**Task details:**
Below are entries; output exactly the lines from the one with "plaza de Laudio, localidad del trabajador" to the one with "um atendimento rápido", both included, and nothing else.

**Saved entries:**
- Opening Delimiter -

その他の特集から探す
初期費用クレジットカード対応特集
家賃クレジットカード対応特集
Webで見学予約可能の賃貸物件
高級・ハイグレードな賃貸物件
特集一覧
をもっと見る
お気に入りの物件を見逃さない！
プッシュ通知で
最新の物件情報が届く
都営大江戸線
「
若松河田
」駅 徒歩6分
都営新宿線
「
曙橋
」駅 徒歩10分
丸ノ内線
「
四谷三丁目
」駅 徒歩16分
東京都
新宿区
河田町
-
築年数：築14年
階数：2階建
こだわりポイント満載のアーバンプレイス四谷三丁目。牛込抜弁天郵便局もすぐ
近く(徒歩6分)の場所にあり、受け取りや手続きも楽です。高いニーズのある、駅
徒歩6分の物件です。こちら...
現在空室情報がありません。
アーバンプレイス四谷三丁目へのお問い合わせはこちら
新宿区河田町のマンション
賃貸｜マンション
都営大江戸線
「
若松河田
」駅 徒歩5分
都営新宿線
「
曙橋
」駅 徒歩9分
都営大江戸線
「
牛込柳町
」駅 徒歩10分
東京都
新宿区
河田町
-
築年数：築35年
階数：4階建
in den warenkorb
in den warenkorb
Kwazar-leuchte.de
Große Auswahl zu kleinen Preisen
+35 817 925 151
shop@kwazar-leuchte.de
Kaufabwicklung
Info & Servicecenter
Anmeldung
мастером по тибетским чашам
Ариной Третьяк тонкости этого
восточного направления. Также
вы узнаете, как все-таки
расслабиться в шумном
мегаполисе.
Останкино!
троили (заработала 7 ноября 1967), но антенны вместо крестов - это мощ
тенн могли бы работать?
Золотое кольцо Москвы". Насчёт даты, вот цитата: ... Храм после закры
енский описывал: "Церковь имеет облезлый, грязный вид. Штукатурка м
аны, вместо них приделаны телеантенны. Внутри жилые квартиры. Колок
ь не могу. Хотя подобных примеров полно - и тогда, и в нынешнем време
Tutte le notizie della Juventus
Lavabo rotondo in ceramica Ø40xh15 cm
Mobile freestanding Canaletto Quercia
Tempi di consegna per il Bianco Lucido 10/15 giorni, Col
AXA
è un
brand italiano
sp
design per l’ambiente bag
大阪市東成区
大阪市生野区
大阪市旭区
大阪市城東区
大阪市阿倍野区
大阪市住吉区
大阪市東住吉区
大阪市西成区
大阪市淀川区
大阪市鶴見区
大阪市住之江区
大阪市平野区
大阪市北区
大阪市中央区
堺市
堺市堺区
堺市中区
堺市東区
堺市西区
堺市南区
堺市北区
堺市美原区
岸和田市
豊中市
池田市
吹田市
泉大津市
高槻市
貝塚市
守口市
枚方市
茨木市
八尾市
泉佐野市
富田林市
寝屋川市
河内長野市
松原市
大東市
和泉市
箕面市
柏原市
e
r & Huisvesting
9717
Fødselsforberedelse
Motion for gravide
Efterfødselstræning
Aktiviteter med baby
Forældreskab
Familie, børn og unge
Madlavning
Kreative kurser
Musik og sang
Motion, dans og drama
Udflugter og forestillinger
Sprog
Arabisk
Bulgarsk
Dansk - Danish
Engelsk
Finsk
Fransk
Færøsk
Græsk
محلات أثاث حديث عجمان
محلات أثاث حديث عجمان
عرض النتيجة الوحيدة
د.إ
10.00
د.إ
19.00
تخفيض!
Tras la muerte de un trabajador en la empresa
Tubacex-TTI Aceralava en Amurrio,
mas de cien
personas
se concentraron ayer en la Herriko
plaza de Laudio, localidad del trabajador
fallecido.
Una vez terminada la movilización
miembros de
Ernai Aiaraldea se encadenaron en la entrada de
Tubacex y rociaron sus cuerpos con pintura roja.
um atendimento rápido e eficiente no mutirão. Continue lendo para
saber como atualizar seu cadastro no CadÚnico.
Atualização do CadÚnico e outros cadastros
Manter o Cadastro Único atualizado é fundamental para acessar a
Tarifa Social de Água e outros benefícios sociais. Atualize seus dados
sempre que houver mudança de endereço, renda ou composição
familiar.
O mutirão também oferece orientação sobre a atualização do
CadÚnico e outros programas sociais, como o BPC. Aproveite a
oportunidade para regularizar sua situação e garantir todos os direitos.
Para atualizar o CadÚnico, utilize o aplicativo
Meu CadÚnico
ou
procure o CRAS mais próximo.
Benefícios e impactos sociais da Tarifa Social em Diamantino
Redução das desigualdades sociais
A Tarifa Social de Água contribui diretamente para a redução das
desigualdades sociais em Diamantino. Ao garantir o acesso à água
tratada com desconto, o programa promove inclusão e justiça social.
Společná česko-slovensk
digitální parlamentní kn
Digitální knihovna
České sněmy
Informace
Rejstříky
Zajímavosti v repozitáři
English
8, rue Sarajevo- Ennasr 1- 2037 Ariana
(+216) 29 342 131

- Closing Delimiter -

**Solution to this problem:**
plaza de Laudio, localidad del trabajador
fallecido.
Una vez terminada la movilización
miembros de
Ernai Aiaraldea se encadenaron en la entrada de
Tubacex y rociaron sus cuerpos con pintura roja.
um atendimento rápido e eficiente no mutirão. Continue lendo para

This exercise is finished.